## [ACTIVITY]
For the word "puede", search the records and show each line in which it occurs.

(Page images and extracted text)
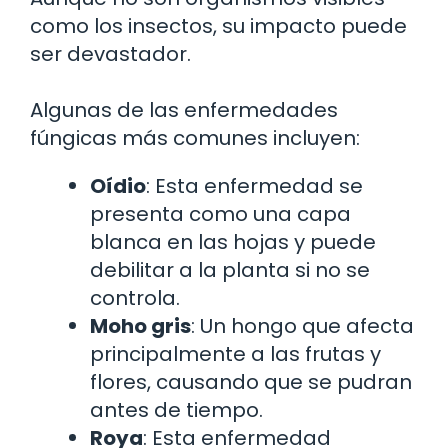
como los insectos, su impacto puede
ser devastador.
Algunas de las enfermedades
fúngicas más comunes incluyen:
Oídio
: Esta enfermedad se
presenta como una capa
blanca en las hojas y puede
debilitar a la planta si no se
controla.
Moho gris
: Un hongo que afecta
principalmente a las frutas y
flores, causando que se pudran
antes de tiempo.
Roya
: Esta enfermedad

## [PROBLEM SOLUTION]
como los insectos, su impacto puede
blanca en las hojas y puede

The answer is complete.